For Oct 7
Reading: Readings from Ivan Illich
Philippe Bihouix, The Age of Low Tech: Towards a Technologically Sustainable Civilization (Bristol: Bristol University Press, 2020) , xiii-xviii, 1-2, 92-98
Video: Clarence Eckerson, Jr. Cycling Copenhagen Through North American Eyes
Bihouix is an engineer. How is his argument against the automobile (or for the bicycle) different than Illich’s? Why do we pay so much attention to “high tech” instead of “low tech.”? What struck you in the Copenhagen video? What struck North Americans? Could we Copenhagenize American cities?
Website of Toole Design, a company founded by an NCSU grad working to make American cities more bicycle and pedestrian friendly. Look especially at their discussion of the “New E’s” of transportation. The old “E’s” were Engineering, Education, and Enforcement.
Does anything strike you in the Toole Design website? Why are “Empathy, Equity, and Ethics” important? Would you typically see this discussed on a company’s website?
Jennifer Toole’s talk to the Franklin Scholars, November 2023. On empathy in engineering
From Ariana, Saturn Commercial, c 2003.
From Daniel, Cars are a Disaster for Society–CityNerd
For Oct 9
I-440 Purpose and Need Statement
I-440 Project: Finding of No Significant Impact
Take a look at these two Google Earth images of the I440 Beltline intersection at Wade Avenue. This one from 2015 before the project started and this one from 2021. Here is a folder of pictures of the construction process.
Ian Lockwood, “Making the Case for Transportation Language Reform: Removing Bias,” Institute of Transportation Engineers. ITE Journal 87, no. 1 (January 2017): 41–43.
Charles Marohn, Confessions of a Recovering Engineer
Darryl Fears and John Muyskens, “Black people are about to be swept aside
for a South Carolina freeway — again,” Washington Post, September 8, 2021
Here are the graphics to the article in a twitter thread.
Look through these first two documents. What kinds of assumptions do they make? What factors do they include or not include? These documents were produced by engineers. Do you see any examples of Ian Lockwood’s biased language in these documents?

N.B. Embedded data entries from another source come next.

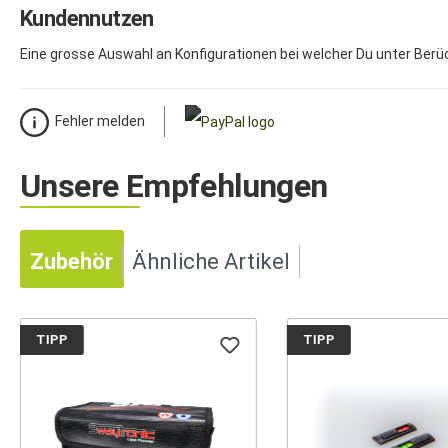
Kundennutzen
Eine grosse Auswahl an Konfigurationen bei welcher Du unter Berück
Fehler melden
Unsere Empfehlungen
Zubehör
Ähnliche Artikel
TIPP
TIPP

Do you think the “Finding of No Significant Impact” statement is justified? We often imagine that engineering is an objective field, but Ian Lockwood, an engineer himself, accuses engineers of using biased language. Do you agree? Why do they do that. What are the implications of doing so? It is infamously known that from the 1950s onward poorer people and African-Americans were displaced to make way for highways. One of the great historians of New York City estimated that in the 1950s and 1960s 250,000 New Yorkers were displaced from their houses to make way for highways there. In our area, building the Durham Freeway destroyed Hayti, an middle-class African American community. Is there something inherent in the automobile that leads to these projects?